#### [WHAT YOU HAVE TO DO]
With the pictures removed, the data below must be transcribed in full and exactly.

#### [MATERIAL FOR THIS TASK]
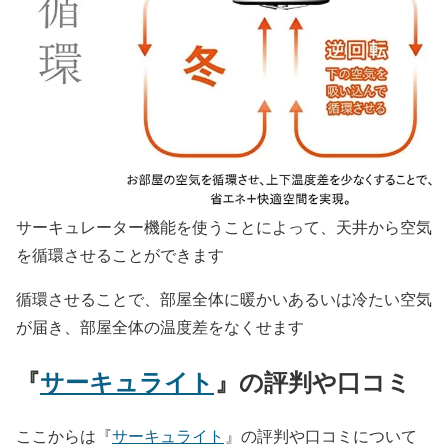
サーキュレーター機能を使うことによって、天井から空気
を循環させることができます
循環させることで、部屋全体に暖かいあるいは冷たい空気
が届き、部屋全体の温度差をなくせます
『
サーキュライト
』の評判や口コミ
ここからは『
サーキュライト
』の評判や口コミについて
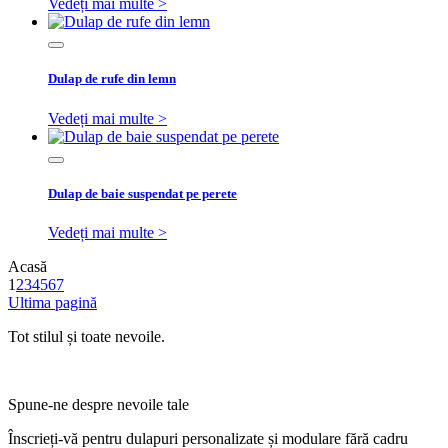
Vedeți mai multe >
Dulap de rufe din lemn
Vedeți mai multe >
Dulap de baie suspendat pe perete
Vedeți mai multe >
Acasă
1
2
3
4
5
6
7
Ultima pagină
Tot stilul și toate nevoile.
Spune-ne despre nevoile tale
Înscrieți-vă pentru dulapuri personalizate și modulare fără cadru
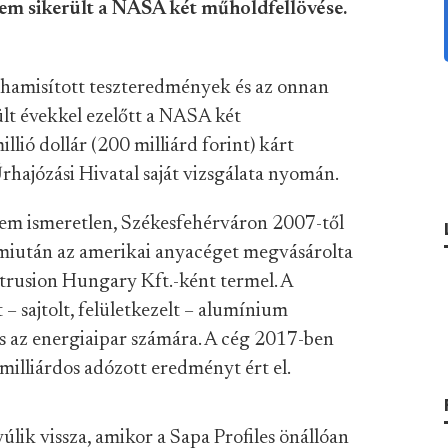
em sikerült a NASA két műholdfellövése.
hamisított teszteredmények és az onnan
lt évekkel ezelőtt a NASA két
llió dollár (200 milliárd forint) kárt
rhajózási Hivatal saját vizsgálata nyomán.
sem ismeretlen, Székesfehérváron 2007-től
 miután az amerikai anyacéget megvásárolta
trusion Hungary Kft.-ként termel. A
 sajtolt, felületkezelt – alumínium
- és az energiaipar számára. A cég 2017-ben
 milliárdos adózott eredményt ért el.
lik vissza, amikor a Sapa Profiles önállóan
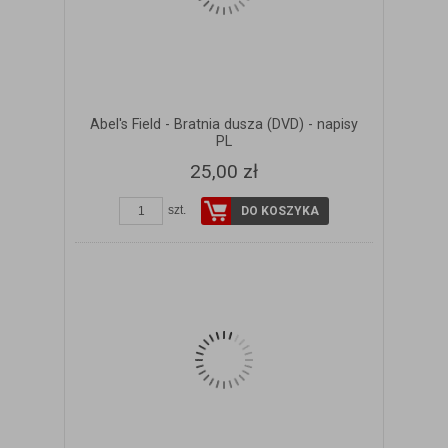
Abel's Field - Bratnia dusza (DVD) - napisy
PL
25,00 zł
szt.
DO KOSZYKA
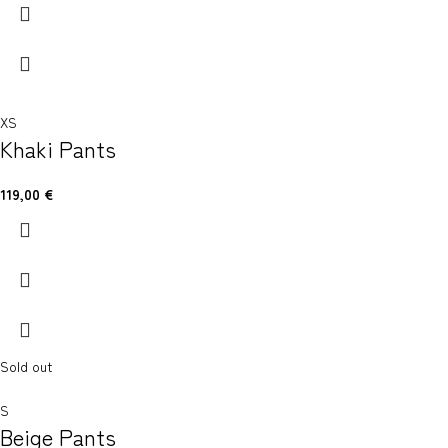
XS
Khaki Pants
119,00
€
Sold out
S
Beige Pants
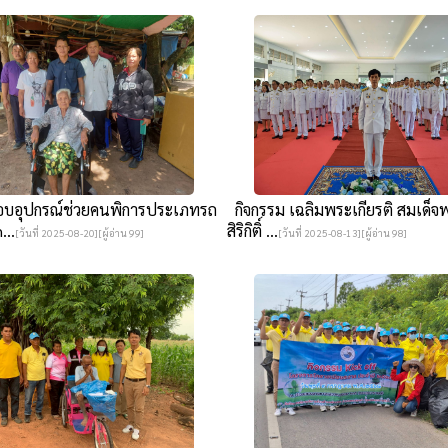
มอบอุปกรณ์ช่วยคนพิการประเภทรถ
กิจกรรม เฉลิมพระเกียรติ สมเด็จ
...
สิริกิติ์ ...
[วันที่ 2025-08-20][ผู้อ่าน 99]
[วันที่ 2025-08-13][ผู้อ่าน 98]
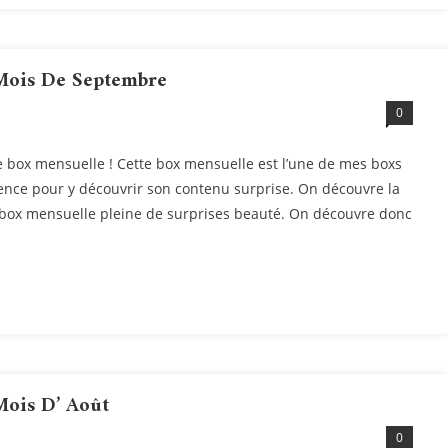
Mois De Septembre
0
 box mensuelle ! Cette box mensuelle est l’une de mes boxs
ience pour y découvrir son contenu surprise. On découvre la
 box mensuelle pleine de surprises beauté. On découvre donc
Mois D’ Août
0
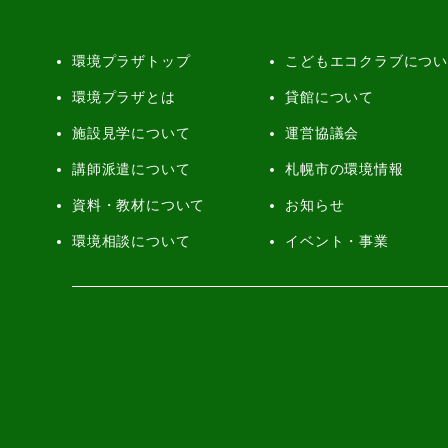
環境プラザトップ
こどもエコクラブにつ
環境プラザとは
貸館について
施設見学について
運営協議会
講師派遣について
札幌市の環境情報
資料・教材について
お知らせ
環境相談について
イベント・事業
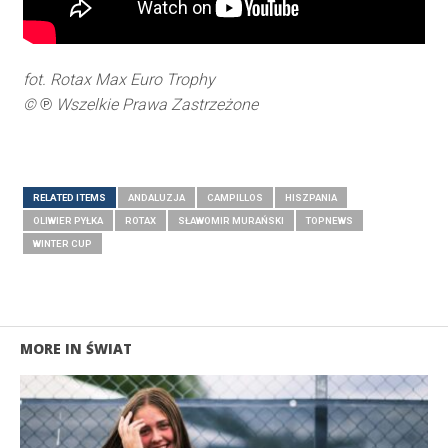
fot. Rotax Max Euro Trophy
© ℗ Wszelkie Prawa Zastrzeżone
RELATED ITEMS
ANDALUZJA
CAMPILLOS
HISZPANIA
OLIWIER PYŁKA
ROTAX
SŁAWOMIR MURAŃSKI
TOPNEWS
WINTER CUP
MORE IN ŚWIAT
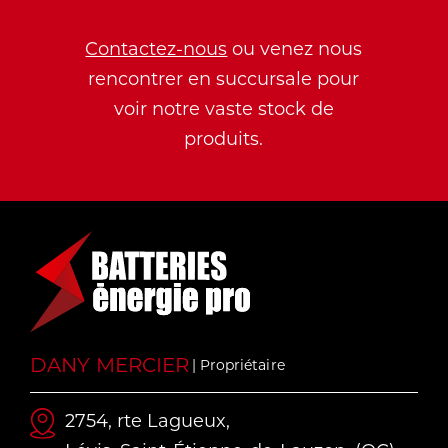
Contactez-nous
ou venez nous
rencontrer en succursale pour
voir notre vaste stock de
produits.
DANY MERCIER
| Propriétaire
2754, rte Lagueux,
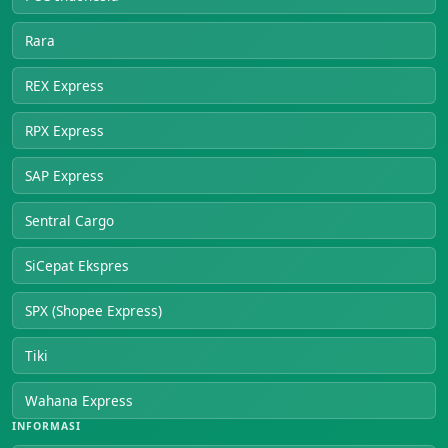
Rara
REX Express
RPX Express
SAP Express
Sentral Cargo
SiCepat Ekspres
SPX (Shopee Express)
Tiki
Wahana Express
INFORMASI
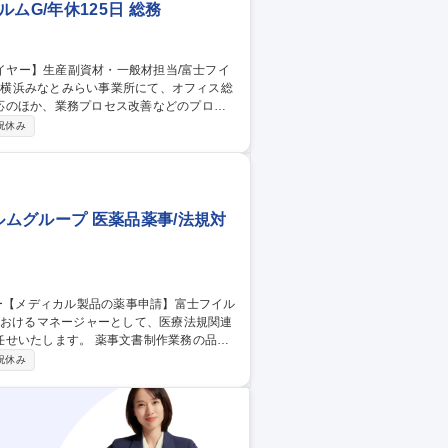
ムG/年休125日 総務
応のほか、業務プロセス改善などのプロジ
祝休み
査 ■取引先との価格、納期、品質などの条件
T対応 募集職種 【購買/バ
ムグループ 医薬品薬事/法規対
薬事文書制作業務の品質
て、各種業務改善をおこなっていただきま
祝休み
務を円滑に進めていただきます。 メンバー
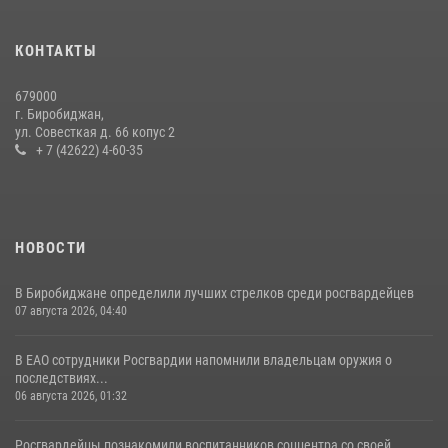
Росгвардии по мини-футболу
15 июля 2026, 07:12
1
КОНТАКТЫ
Спецназовцы СОБР «Харза» ЕАО обучили ребят из Движения
679000
Первых основам самообороны
г. Биробиджан,
ул. Совесткая д. 66 копус 2
13 июля 2026, 02:04
3
+ 7 (42622) 4-60-35
НОВОСТИ
В Биробиджане определили лучших стрелков среди росгвардейцев
07 августа 2026, 04:40
В ЕАО сотрудники Росгвардии напомнили владельцам оружия о
последствиях...
06 августа 2026, 01:32
Росгвардейцы познакомили воспитанников соццентра со своей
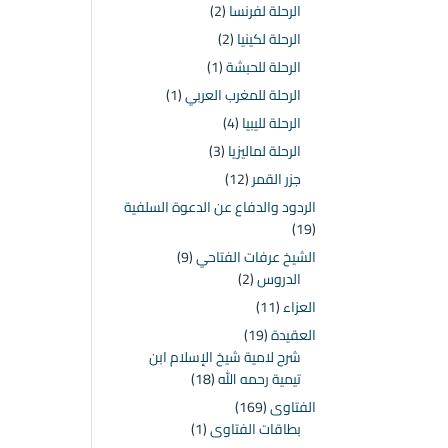
الرحلة لفرنسا
(2)
الرحلة لكينيا
(2)
الرحلة للحبشة
(1)
الرحلة للمغرب العربي
(1)
الرحلة لليبيا
(4)
الرحلة لماليزيا
(3)
جزر القمر
(12)
الردود والدفاع عن الدعوة السلفية
(19)
الشيخ عرفات الفتاحي
(9)
الدروس
(2)
العزاء
(11)
العقيدة
(19)
شرح لامية شيخ الإسلام ابن
تيمية رحمه الله
(18)
الفتاوى
(169)
بطاقات الفتاوى
(1)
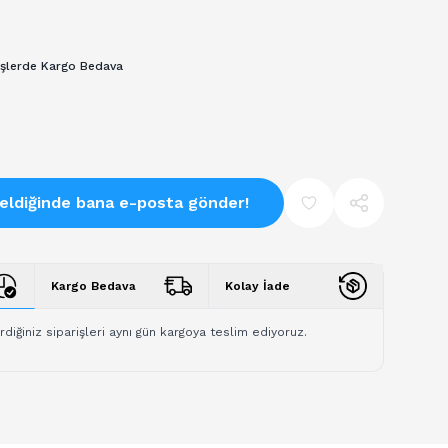
işlerde Kargo Bedava
eldiğinde bana e-posta gönder!
Kargo Bedava
Kolay İade
rdiğiniz siparişleri aynı gün kargoya teslim ediyoruz.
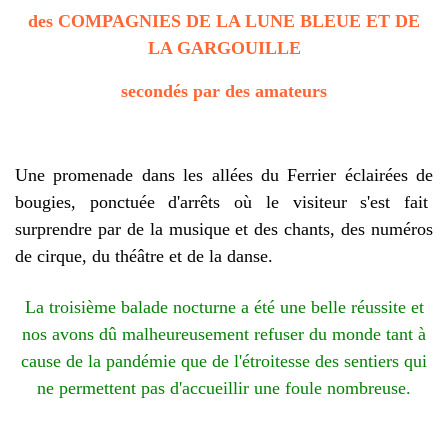
des COMPAGNIES DE LA LUNE BLEUE ET DE
LA GARGOUILLE
secondés par des amateurs
Une promenade dans les allées du Ferrier éclairées de
bougies, ponctuée d'arrêts où le visiteur s'est fait
surprendre par de la musique et des chants, des numéros
de cirque, du théâtre et de la danse.
La troisième balade nocturne a été une belle réussite et
nos avons dû malheureusement refuser du monde tant à
cause de la pandémie que de l'étroitesse des sentiers qui
ne permettent pas d'accueillir une foule nombreuse.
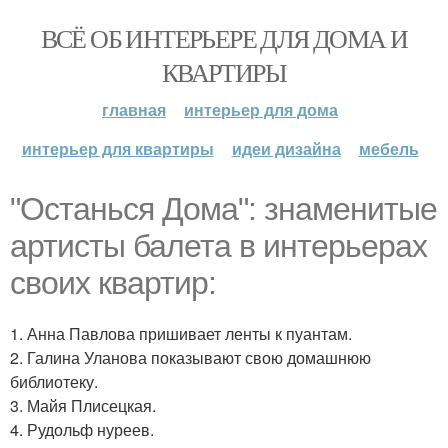
ВСЁ ОБ ИНТЕРЬЕРЕ ДЛЯ ДОМА И
КВАРТИРЫ
главная
интерьер для дома
интерьер для квартиры
идеи дизайна
мебель
"Останься Дома": знаменитые
артисты балета в интерьерах
своих квартир:
1. Анна Павлова пришивает ленты к пуантам.
2. Галина Уланова показывают свою домашнюю
библиотеку.
3. Майя Плисецкая.
4. Рудольф нуреев.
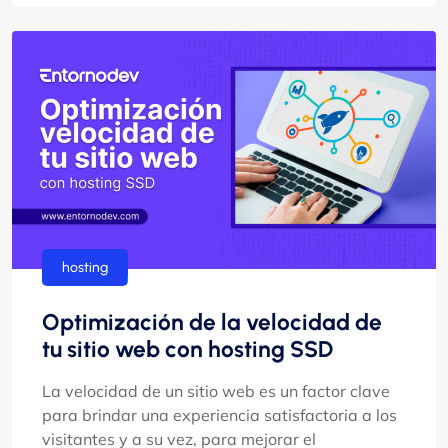
hosting
Optimización de la velocidad de
tu sitio web con hosting SSD
La velocidad de un sitio web es un factor clave
para brindar una experiencia satisfactoria a los
visitantes y a su vez, para mejorar el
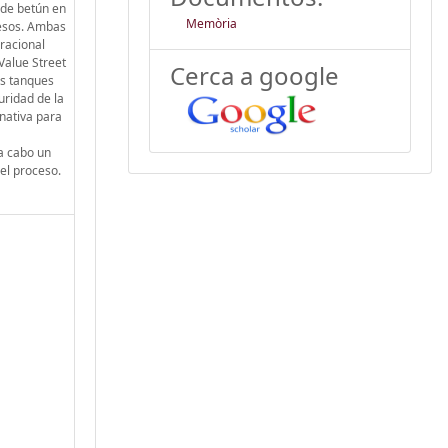
 de betún en
Memòria
cesos. Ambas
racional
Value Street
Cerca a google
os tanques
uridad de la
nativa para
a cabo un
el proceso.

#### [SOLUTION]
サーキュレーター機能を使うことによって、天井から空気
を循環させることができます
循環させることで、部屋全体に暖かいあるいは冷たい空気
が届き、部屋全体の温度差をなくせます
『
サーキュライト
』の評判や口コミ
ここからは『
サーキュライト
』の評判や口コミについて
Vedeți mai multe >
Dulap de rufe din lemn
Vedeți mai multe >
Dulap de baie suspendat pe perete
Vedeți mai multe >
Acasă
1
2
3
4
5
6
7
Ultima pagină
Tot stilul și toate nevoile.
Spune-ne despre nevoile tale
Înscrieți-vă pentru dulapuri personalizate și modulare fără cadru
em sikerült a NASA két műholdfellövése.
hamisított teszteredmények és az onnan
lt évekkel ezelőtt a NASA két
llió dollár (200 milliárd forint) kárt
rhajózási Hivatal saját vizsgálata nyomán.
sem ismeretlen, Székesfehérváron 2007-től
 miután az amerikai anyacéget megvásárolta
trusion Hungary Kft.-ként termel. A
 sajtolt, felületkezelt – alumínium
- és az energiaipar számára. A cég 2017-ben
 milliárdos adózott eredményt ért el.
lik vissza, amikor a Sapa Profiles önállóan
Abel's Field - Bratnia dusza (DVD) - napisy
PL
25,00 zł
szt.
DO KOSZYKA
XS
Khaki Pants
119,00
€
Sold out
S
Beige Pants
มอบอุปกรณ์ช่วยคนพิการประเภทรถ
กิจกรรม เฉลิมพระเกียรติ สมเด็จ
...
สิริกิติ์ ...
[วันที่ 2025-08-20][ผู้อ่าน 99]
[วันที่ 2025-08-13][ผู้อ่าน 98]
Mois De Septembre
0
 box mensuelle ! Cette box mensuelle est l’une de mes boxs
ience pour y découvrir son contenu surprise. On découvre la
 box mensuelle pleine de surprises beauté. On découvre donc
Mois D’ Août
0
環境プラザトップ
こどもエコクラブにつ
環境プラザとは
貸館について
施設見学について
運営協議会
講師派遣について
札幌市の環境情報
資料・教材について
お知らせ
環境相談について
イベント・事業
fot. Rotax Max Euro Trophy
© ℗ Wszelkie Prawa Zastrzeżone
RELATED ITEMS
ANDALUZJA
CAMPILLOS
HISZPANIA
OLIWIER PYŁKA
ROTAX
SŁAWOMIR MURAŃSKI
TOPNEWS
WINTER CUP
MORE IN ŚWIAT
Contactez-nous
ou venez nous
rencontrer en succursale pour
voir notre vaste stock de
produits.
DANY MERCIER
| Propriétaire
2754, rte Lagueux,
Rara
REX Express
RPX Express
SAP Express
Sentral Cargo
SiCepat Ekspres
SPX (Shopee Express)
Tiki
Wahana Express
INFORMASI
ムG/年休125日 総務
応のほか、業務プロセス改善などのプロジ
祝休み
査 ■取引先との価格、納期、品質などの条件
T対応 募集職種 【購買/バ
ムグループ 医薬品薬事/法規対
薬事文書制作業務の品質
て、各種業務改善をおこなっていただきま
祝休み
務を円滑に進めていただきます。 メンバー
Росгвардии по мини-футболу
15 июля 2026, 07:12
1
КОНТАКТЫ
Спецназовцы СОБР «Харза» ЕАО обучили ребят из Движения
679000
Первых основам самообороны
г. Биробиджан,
ул. Совесткая д. 66 копус 2
13 июля 2026, 02:04
3
+ 7 (42622) 4-60-35
НОВОСТИ
В Биробиджане определили лучших стрелков среди росгвардейцев
07 августа 2026, 04:40
В ЕАО сотрудники Росгвардии напомнили владельцам оружия о
последствиях...
06 августа 2026, 01:32
Росгвардейцы познакомили воспитанников соццентра со своей
الرحلة لفرنسا
(2)
الرحلة لكينيا
(2)
الرحلة للحبشة
(1)
الرحلة للمغرب العربي
(1)
الرحلة لليبيا
(4)
الرحلة لماليزيا
(3)
جزر القمر
(12)
الردود والدفاع عن الدعوة السلفية
(19)
الشيخ عرفات الفتاحي
(9)
الدروس
(2)
العزاء
(11)
العقيدة
(19)
شرح لامية شيخ الإسلام ابن
تيمية رحمه الله
(18)
الفتاوى
(169)
بطاقات الفتاوى
(1)
işlerde Kargo Bedava
eldiğinde bana e-posta gönder!
Kargo Bedava
Kolay İade
rdiğiniz siparişleri aynı gün kargoya teslim ediyoruz.
des COMPAGNIES DE LA LUNE BLEUE ET DE
LA GARGOUILLE
secondés par des amateurs
Une promenade dans les allées du Ferrier éclairées de
bougies, ponctuée d'arrêts où le visiteur s'est fait
surprendre par de la musique et des chants, des numéros
de cirque, du théâtre et de la danse.
La troisième balade nocturne a été une belle réussite et
nos avons dû malheureusement refuser du monde tant à
cause de la pandémie que de l'étroitesse des sentiers qui
ne permettent pas d'accueillir une foule nombreuse.
ВСЁ ОБ ИНТЕРЬЕРЕ ДЛЯ ДОМА И
КВАРТИРЫ
главная
интерьер для дома
интерьер для квартиры
идеи дизайна
мебель
"Останься Дома": знаменитые
артисты балета в интерьерах
своих квартир:
1. Анна Павлова пришивает ленты к пуантам.
2. Галина Уланова показывают свою домашнюю
библиотеку.
3. Майя Плисецкая.
4. Рудольф нуреев.
hosting
Optimización de la velocidad de
tu sitio web con hosting SSD
La velocidad de un sitio web es un factor clave
para brindar una experiencia satisfactoria a los
visitantes y a su vez, para mejorar el
 de betún en
Memòria
cesos. Ambas
racional
Value Street
Cerca a google
os tanques
uridad de la
nativa para
a cabo un
el proceso.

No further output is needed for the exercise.